Let’s draw a sample of size 100 with replacement (replace=True):

days_draw_replace = np.sort(np.random.choice(a= days, size =100, 
                                             replace = True))

If you take a look at days_draw_replace you should see some repeat days (why?). Let’s draw without replacement:

days_draw_noreplace = np.sort(np.random.choice(a= days, size =100, 
                                               replace = False))

If you look at days_draw_noreplace you will see that, now, there are no repeats (why?).

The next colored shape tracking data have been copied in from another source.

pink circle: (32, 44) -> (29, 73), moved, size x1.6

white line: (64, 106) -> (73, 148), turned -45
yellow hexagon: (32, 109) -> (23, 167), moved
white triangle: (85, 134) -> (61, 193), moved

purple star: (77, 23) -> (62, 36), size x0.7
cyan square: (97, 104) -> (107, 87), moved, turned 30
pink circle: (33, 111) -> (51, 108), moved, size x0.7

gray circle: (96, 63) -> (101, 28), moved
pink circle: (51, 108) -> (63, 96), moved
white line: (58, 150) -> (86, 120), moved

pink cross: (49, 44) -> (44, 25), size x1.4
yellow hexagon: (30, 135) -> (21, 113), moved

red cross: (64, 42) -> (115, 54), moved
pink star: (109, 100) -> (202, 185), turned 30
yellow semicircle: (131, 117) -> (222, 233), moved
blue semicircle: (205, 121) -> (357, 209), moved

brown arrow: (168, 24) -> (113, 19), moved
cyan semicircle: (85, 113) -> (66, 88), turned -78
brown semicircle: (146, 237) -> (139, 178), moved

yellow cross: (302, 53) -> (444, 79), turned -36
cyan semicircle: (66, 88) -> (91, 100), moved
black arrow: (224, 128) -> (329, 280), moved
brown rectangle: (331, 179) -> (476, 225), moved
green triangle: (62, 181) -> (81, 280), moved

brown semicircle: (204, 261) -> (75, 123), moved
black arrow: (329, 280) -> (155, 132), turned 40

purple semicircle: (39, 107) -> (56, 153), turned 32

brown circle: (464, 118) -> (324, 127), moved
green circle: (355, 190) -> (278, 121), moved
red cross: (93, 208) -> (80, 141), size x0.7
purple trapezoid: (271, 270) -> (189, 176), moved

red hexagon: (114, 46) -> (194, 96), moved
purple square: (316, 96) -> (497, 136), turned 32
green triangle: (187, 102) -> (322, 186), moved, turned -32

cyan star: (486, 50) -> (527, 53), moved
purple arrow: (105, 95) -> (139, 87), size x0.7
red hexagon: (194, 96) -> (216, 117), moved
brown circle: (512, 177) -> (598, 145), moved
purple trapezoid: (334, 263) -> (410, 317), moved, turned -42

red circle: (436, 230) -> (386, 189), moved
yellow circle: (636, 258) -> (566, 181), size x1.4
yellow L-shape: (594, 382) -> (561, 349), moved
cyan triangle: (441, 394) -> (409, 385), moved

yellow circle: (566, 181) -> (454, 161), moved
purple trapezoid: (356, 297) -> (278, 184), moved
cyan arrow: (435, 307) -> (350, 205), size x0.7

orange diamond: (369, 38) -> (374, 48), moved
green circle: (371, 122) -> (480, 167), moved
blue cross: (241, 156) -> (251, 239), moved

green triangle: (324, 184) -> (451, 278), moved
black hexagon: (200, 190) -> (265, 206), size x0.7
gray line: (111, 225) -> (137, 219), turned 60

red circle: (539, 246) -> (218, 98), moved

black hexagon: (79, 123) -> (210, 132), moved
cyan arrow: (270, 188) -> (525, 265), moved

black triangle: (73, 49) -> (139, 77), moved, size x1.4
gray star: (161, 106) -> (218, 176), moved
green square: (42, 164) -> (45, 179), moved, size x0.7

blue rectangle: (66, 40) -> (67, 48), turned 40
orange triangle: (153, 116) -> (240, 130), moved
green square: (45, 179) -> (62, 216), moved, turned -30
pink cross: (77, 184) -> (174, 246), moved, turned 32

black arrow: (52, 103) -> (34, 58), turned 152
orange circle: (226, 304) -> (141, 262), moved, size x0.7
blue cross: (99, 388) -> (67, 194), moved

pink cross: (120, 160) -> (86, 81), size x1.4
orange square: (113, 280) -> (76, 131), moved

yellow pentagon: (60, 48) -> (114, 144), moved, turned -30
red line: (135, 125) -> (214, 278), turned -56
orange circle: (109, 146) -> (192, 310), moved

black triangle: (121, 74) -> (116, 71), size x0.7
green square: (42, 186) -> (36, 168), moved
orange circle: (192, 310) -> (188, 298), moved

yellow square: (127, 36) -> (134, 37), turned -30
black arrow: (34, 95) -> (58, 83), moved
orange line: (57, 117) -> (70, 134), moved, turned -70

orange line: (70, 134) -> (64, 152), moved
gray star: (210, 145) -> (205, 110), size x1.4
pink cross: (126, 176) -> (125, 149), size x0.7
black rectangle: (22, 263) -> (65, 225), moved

Probability Distributions#

Let’s start with a simple experiment. We will roll one “fair” (think: unbiased) six-sided die, and see how it comes up: i.e. what numbers we roll. What percentage of the time do we think it will come up “1” v “2” v “3” etc? Let’s plot all the values it could take, and the percentage of the time we expect each outcome. We will call this the probability distribution: it is how the data should stack up. It will look something like this:

fairdice

Fig. 4.1 Probability distribution of outcomes for one fair die#

Each face should be rolled about \(\frac{100}{6}\) of the time. Which is somewhere around 17%. Notice that here, each possible outcome is in a separate ‘bin’—we cannot roll 5.5 or 3.234 etc. So we say this distribution is discrete. Second, you can see that all the faces are as likely as each other. We use the term uniform to describe such distributions. So: this is a discrete uniform distribution.

Now this is how we expect the die to behave. What will happen in a specific set of rolls that we do is called the empirical distribution.